WASHINGTON – The American Meat Institute Foundation released its revised Animal Care & Handling Guidelines and Audit Guide, which includes for the first time, auditing guidelines for transporting livestock.

A.M.I.’s Animal Welfare Committee reviews the guidelines and makes changes and enhancements to the document every two years, based on new research and data collected. In addition to the new transportation audit in the 2010 edition, the new guidelines include a helpful grid that details how to evaluate the effectiveness of various stunning methods.

The 2010 edition, was authored by Colorado State University Professor of Animal Science Dr. Temple Grandin, along with the A.M.I.’s Animal Welfare Committee. The latest edition also has been reviewed and certified by the Professional Animal Auditor Certification Organization.
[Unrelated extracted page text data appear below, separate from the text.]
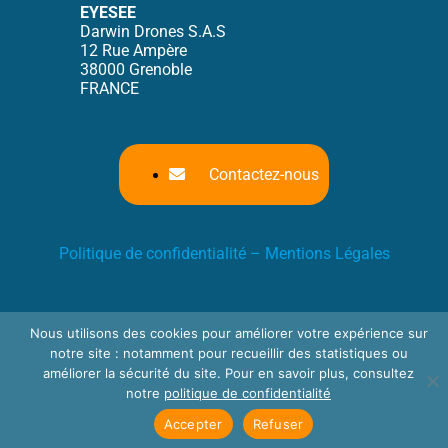
EYESEE
Darwin Drones S.A.S
12 Rue Ampère
38000 Grenoble
FRANCE
Contactez-nous
Politique de confidentialité
–
Mentions Légales
Nous utilisons des cookies pour améliorer votre expérience sur
notre site : notamment pour recueillir des statistiques ou
améliorer la sécurité du site. Pour en savoir plus, consultez
notre
politique de confidentialité
Accepter
Refuser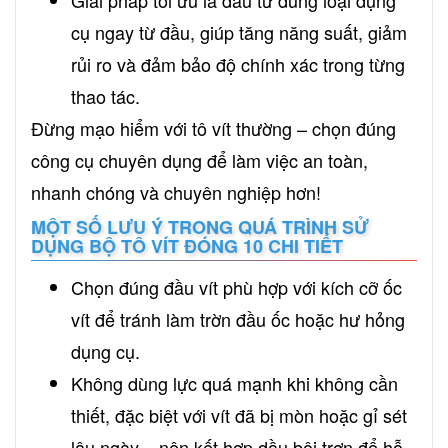
cụ ngay từ đầu, giúp tăng năng suất, giảm
rủi ro và đảm bảo độ chính xác trong từng
thao tác.
Đừng mạo hiểm với tô vít thường – chọn đúng
công cụ chuyên dụng để làm việc an toàn,
nhanh chóng và chuyên nghiệp hơn!
MỘT SỐ LƯU Ý TRONG QUÁ TRÌNH SỬ
DỤNG BỘ TÔ VÍT ĐÓNG 10 CHI TIẾT
Chọn đúng đầu vít phù hợp với kích cỡ ốc
vít để tránh làm trờn đầu ốc hoặc hư hỏng
dụng cụ.
Không dùng lực quá mạnh khi không cần
thiết, đặc biệt với vít đã bị mòn hoặc gỉ sét
lâu ngày – nên kết hợp dầu bôi trơn để hỗ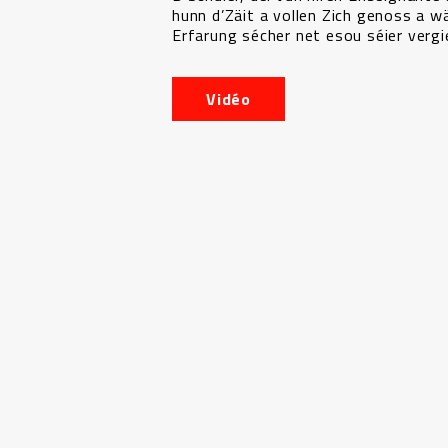
hunn d’Zäit a vollen Zich genoss a w
Erfarung sécher net esou séier vergi
Vidéo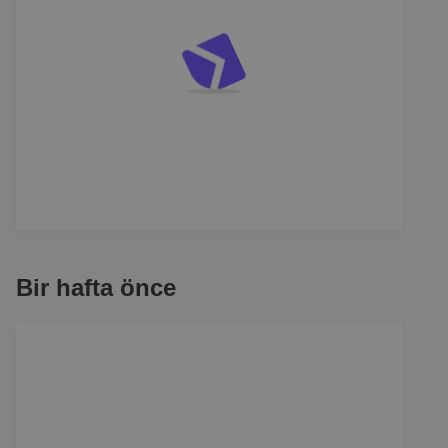
Bir hafta önce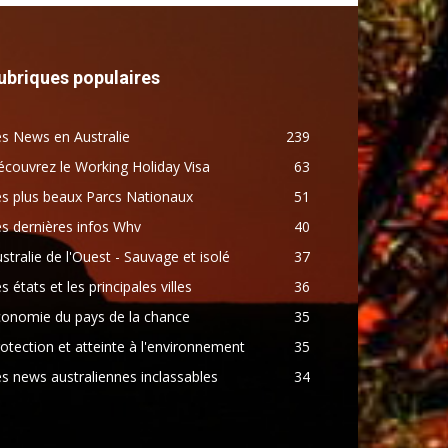
ubriques populaires
s News en Australie
239
couvrez le Working Holiday Visa
63
s plus beaux Parcs Nationaux
51
s dernières infos Whv
40
stralie de l'Ouest - Sauvage et isolé
37
s états et les principales villes
36
conomie du pays de la chance
35
otection et atteinte à l'environnement
35
s news australiennes inclassables
34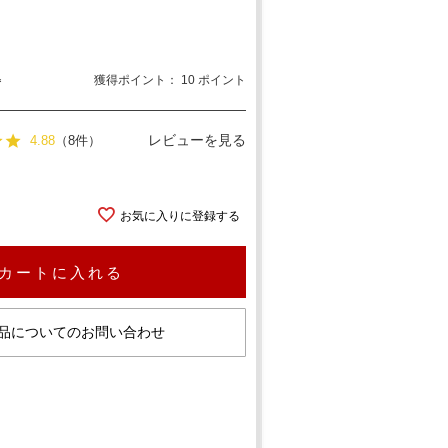
込
獲得ポイント：
10
ポイント
レビューを見る
4.88
（8件）
お気に入りに登録する
カートに入れる
品についてのお問い合わせ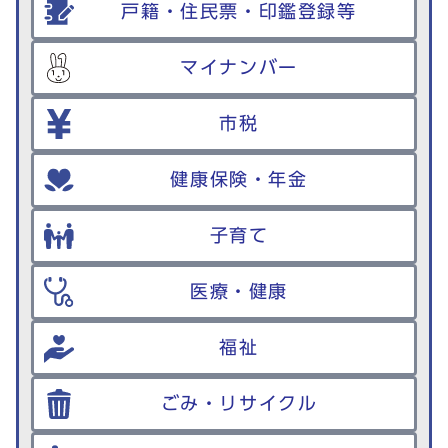
戸籍・住民票・印鑑登録等
マイナンバー
市税
健康保険・年金
子育て
医療・健康
福祉
ごみ・リサイクル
“The addition of a transportation audit will help us evaluate transportation factors as they impact livestock welfare,” Ms. Grandin said. “By using objective criteria to measure welfare in packing plants since 1999, measurable improvements have been achieved and I believe the new transportation component will help advance welfare even further.”

Ms. Grandin first developed A.M.I.’s guidelines in 1991. In 1997, A.M.I. asked her to create an audit program as a companion to the guidelines. Ultimately, the two documents were merged and have since become a widely recognized standard for ensuring animal welfare in U.S. meat packing plants and in many countries around the world. Many retail and restaurant customers require their meat suppliers use the A.M.I. audit program.

These guidelines are based upon the principle that “You manage what you measure.” By objectively scoring factors like livestock vocalization, how often livestock fall, how often electric prods are used and other factors, the industry has been able to make measurable progress in the decade since the audit program was released. Third-party audit firms now provide the A.M.I. audit and plants score themselves on a regular basis to monitor welfare indicators.

The 120-page document is available for download on A.M.I.’s dedicated animal welfare site http://www.animalhandling.org/.

“The collaborative approach to the development of these guidelines represents the non-competitive spirit that the industry has adopted toward animal welfare,” said A.M.I. Animal Welfare Committee Chairman Glee Goodner, director of hog procurement at Hormel Foods Corporation. “Dr. Grandin’s authorship of these guidelines for the last 20 years has been invaluable to our industry and we are proud of our long-standing partnership with her.”